Sabia, por outro lado, que o Concílio que chegava à opinião pública era o que era transmitido, à cada dia, pelos jornalistas da imprensa escrita, falada e televisiva. Por isso, o mesmo Dom Helder, que se aplicava a articular a ação dos bispos e peritos, a coordenar as conferências episcopais, mas que nunca interveio na Aula Conciliar, era pródigo em atender à solicitação dos jornalistas para entrevistas, programas de televisão e conferências de imprensa. Via a imprensa não apenas como instrumento para transmitir, de modo compreensível, o que se passava no Concílio, mas igualmente como veículo para lançar novas idéias e para exercer indiretamente pressão sobre a Assembléia Conciliar, fazendo chegar recados às mais altas autoridades da Igreja, interpelando intelectuais e governantes, entusiasmando jovens e formadores de opinião. Preparava acuradamente suas conferências e sermões, submetendo o rascunho de suas idéias e intuições à família messejanense, a peritos do Concílio, a técnicos e economistas amigos e mesmo à Secretaria de Estado e até mesmo ao Papa, quando abordava temas delicados.
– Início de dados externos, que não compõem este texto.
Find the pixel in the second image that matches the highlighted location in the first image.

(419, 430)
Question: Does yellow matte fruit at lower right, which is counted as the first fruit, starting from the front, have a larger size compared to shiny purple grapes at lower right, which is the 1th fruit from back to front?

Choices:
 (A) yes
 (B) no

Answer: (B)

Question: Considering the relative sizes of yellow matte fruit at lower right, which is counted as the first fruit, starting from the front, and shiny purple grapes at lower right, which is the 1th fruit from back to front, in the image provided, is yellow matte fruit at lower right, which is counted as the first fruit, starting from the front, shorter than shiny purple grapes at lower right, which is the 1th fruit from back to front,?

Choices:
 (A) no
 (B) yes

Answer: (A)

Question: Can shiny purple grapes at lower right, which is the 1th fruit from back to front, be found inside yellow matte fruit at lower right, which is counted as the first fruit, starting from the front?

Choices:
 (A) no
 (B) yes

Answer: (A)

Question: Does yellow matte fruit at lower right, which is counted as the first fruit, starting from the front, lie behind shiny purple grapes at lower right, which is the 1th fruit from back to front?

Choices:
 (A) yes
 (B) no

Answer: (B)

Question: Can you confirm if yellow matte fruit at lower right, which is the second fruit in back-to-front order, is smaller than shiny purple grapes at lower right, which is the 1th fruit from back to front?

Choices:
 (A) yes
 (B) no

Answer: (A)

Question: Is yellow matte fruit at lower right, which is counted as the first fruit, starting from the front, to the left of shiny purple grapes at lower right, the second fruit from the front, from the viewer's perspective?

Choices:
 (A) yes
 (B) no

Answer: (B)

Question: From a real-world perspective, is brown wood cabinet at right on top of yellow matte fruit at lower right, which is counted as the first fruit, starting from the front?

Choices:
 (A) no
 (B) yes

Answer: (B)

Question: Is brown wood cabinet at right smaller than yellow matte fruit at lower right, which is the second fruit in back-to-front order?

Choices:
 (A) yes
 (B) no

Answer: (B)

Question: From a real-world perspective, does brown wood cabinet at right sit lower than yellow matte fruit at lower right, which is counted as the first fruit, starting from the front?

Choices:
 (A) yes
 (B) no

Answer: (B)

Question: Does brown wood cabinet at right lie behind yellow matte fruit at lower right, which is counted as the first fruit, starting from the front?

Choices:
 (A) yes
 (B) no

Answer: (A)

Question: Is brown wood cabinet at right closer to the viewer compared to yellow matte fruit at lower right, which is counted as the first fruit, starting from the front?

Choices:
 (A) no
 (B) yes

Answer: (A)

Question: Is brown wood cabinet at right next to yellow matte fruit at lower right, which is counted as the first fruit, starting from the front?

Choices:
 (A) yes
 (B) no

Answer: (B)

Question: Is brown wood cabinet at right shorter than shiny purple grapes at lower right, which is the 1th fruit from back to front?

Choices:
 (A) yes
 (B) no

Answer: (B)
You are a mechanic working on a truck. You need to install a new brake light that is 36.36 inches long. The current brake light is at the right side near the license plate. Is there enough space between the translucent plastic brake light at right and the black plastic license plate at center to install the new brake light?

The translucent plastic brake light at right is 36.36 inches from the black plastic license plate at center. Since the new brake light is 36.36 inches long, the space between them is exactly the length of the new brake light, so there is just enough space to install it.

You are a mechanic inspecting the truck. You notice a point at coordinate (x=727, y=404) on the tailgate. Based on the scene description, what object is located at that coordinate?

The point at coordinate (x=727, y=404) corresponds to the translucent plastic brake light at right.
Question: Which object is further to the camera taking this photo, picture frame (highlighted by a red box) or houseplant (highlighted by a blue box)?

Valha como exemplo dessa complexa avaliação que Dom Helder fazia do papel dos meios de comunicação e da importância da opinião pública, o que escreve, logo depois de uma sua concorridíssima conferência em Roma sobre "Perspectivas de novas estruturas na Igreja", com o auditório cheio de teólogos e dos observadores não católicos:

 

"Em que dará minha palestra? Haverá forte reação da extrema direita? A Cúria Romana reagirá?

Que pensará a respeito o Santo Padre?

Agi tranqüilamente. Deus sabe que, nem por sombra, se trata da vaidade de ter intuições, de pensar que sou mesmo profeta.

Agi e agirei e agiria:

  • por estar convicto de que meu papel no Concílio é o de agir no Ecumênico e de falar extra-Basílica (talvez, um dia, também falarei na Basílica);
  • pela necessidade de ajudar o Santo Padre (um risco e uma loucura como os de ontem, com repercussão na imprensa, em última análise, ajudam o Papa);
  • pela necessidade de encorajar os Peritos, os observadores e a imprensa;
  • pela necessidade de ajudar toda a geração de amanhã (jovens clérigos e leigos, ansiosos por ver a super-prudência contrabalançada por uma ponta de audácia);
  • pela convicção de ter recebido o sopro de Deus, através de José..."

O falar franco e direto, crítico e esperançoso de Dom Helder encantava os jornalistas que o assediavam para entrevistas e reportagens.

Sua grande tribuna no Concílio, não foi a Aula Conciliar na Basílica de São Pedro, mas sim a imprensa de uma parte e, de outra, o incansável esforço de articulação cumprido por meio da CNBB, do CELAM, do Opus Angeli, do Ecumênico, do Grupo da Igreja dos Pobres, da rede de amigos e colaboradores que soube conquistar para suas causas, a dos pobres e a da Igreja servidora dos pobres, aliado ao trabalho escondido nos bastidores, por intermédio de encontros pessoais, cartas, circulares.

Para todo este imenso trabalho, valia-se sempre da oração contemplativa e do fiel grupo de amigas e amigos, provindos de seu tempo de Ação Católica que, no Rio de Janeiro, no Recife e em outras partes do mundo, lhe serviam de retaguarda, sustento e apoio.

Pe. José Oscar Beozzo

Bologna, 17 de Março de 1999

Tirado do livro Helder, o Dom - Uma vida que marcou os rumos da Igreja no Brasil, Zildo ROCHA (org.), Vozes, Petrópolis, 1999.